Chapter 6: Predictive Analytics for Fashion Forecasting - Here, we demonstrate how predictive modeling techniques can be used to forecast sales, demand, and consumer behavior in the fashion industry.


Chapter 7: Customer Segmentation and Personalization - This chapter explores the importance of customer segmentation and how data science can enable personalized experiences in the fashion industry.


Chapter 8: Supply Chain Optimization - We discuss how data science techniques can optimize the fashion supply chain, from inventory management to production planning and logistics optimization.


Chapter 9: Pricing and Revenue Optimization - This chapter highlights how data science can inform pricing strategies, dynamic pricing, markdown optimization, and revenue management in the fashion industry.


Chapter 10: Social Media and Fashion Influence - We delve into the role of social media in shaping fashion trends and how data science can analyze social media data to identify influencers and measure brand sentiment.


Chapter 11: Markov Chains in Fashion Management

Here we talk about how the concept of Markov Chains can be used to address some of the most important issues in fashion management. 

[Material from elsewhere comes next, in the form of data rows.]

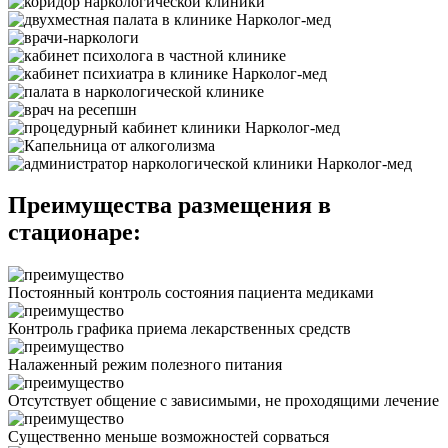
Преимущества размещения в
стационаре:
Постоянный контроль состояния пациента медиками
Контроль графика приема лекарственных средств
Налаженный режим полезного питания
Отсутствует общение с зависимыми, не проходящими лечение
Существенно меньше возможностей сорваться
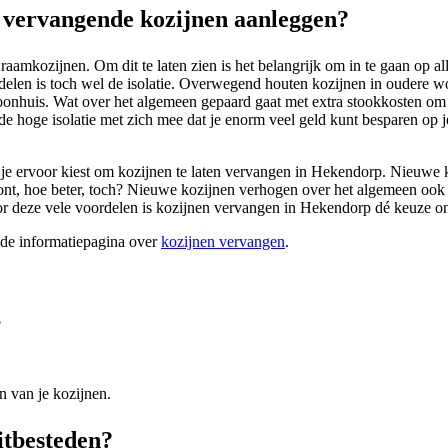
vervangende kozijnen aanleggen?
amkozijnen. Om dit te laten zien is het belangrijk om in te gaan op all
delen is toch wel de isolatie. Overwegend houten kozijnen in oudere 
woonhuis. Wat over het algemeen gepaard gaat met extra stookkosten om 
de hoge isolatie met zich mee dat je enorm veel geld kunt besparen op 
 je ervoor kiest om kozijnen te laten vervangen in Hekendorp. Nieuwe ko
oont, hoe beter, toch? Nieuwe kozijnen verhogen over het algemeen oo
oor deze vele voordelen is kozijnen vervangen in Hekendorp dé keuze 
ide informatiepagina over
kozijnen vervangen
.
?
n van je kozijnen.
itbesteden?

Chapter 12: Ethical Considerations in Fashion Data Science - We address the ethical implications of data collection, privacy concerns, algorithmic bias, and the fair use of data in the context of fashion management.


Chapter 13: Case Studies and Real-world Examples - This chapter presents practical case studies and real-world examples of successful applications of data science in various aspects of fashion management.


Chapter 14: The Future of Data Science in Fashion - We discuss emerging trends, technologies, and potential future applications of data science in the fashion industry.


Chapter 15: Conclusion - The book concludes by summarizing the key concepts covered and highlighting the transformative potential of data science in driving innovation and success in fashion management.


By the end of this book, readers will have gained a solid foundation in data science principles and a deep understanding of how these principles can be applied to address the unique challenges and opportunities in the field of fashion management.


A Note about the Python Programs Used in the Book

Throughout the book, we primarily use small datasets for illustrative purposes. These datasets are carefully selected to highlight specific concepts and provide a clear understanding of the techniques being discussed. While working with small datasets, it becomes easier for readers to comprehend and reproduce the results presented in the book. However, it is important to note that the techniques and programs can be easily adapted to handle large-scale industry datasets commonly encountered in the fashion industry.

To make the most of the programming examples provided in this book, it is assumed that readers have a basic understanding of Python programming and related libraries such as Pandas, Matplotlib, and machine learning libraries like Scikit-learn or TensorFlow. Familiarity with these libraries will allow readers to grasp the code logic and adapt it to their specific needs. If you are new to Python or these libraries, it is recommended to first acquire the necessary foundational knowledge before diving into the programming examples.

The Python programs presented in this book are designed to be plug and play. This means that readers can simply copy the code provided and use it in a suitable programming environment, such as Jupyter Notebook or any Python Integrated Development Environment (IDE). It is important to note that the programs may have dependencies on specific libraries or packages, which need to be installed beforehand. Instructions for installing the required libraries are typically provided in the introductory chapters or in the program's documentation.

Throughout the book, readers will find programming exercises at appropriate intervals. These exercises are designed to reinforce the concepts covered in the preceding chapters and provide readers with hands-on experience. We strongly encourage readers to attempt these exercises as they offer valuable opportunities to apply the knowledge gained and develop practical skills. Solutions to the exercises are often provided in the book or can be found in supplementary materials or online resources.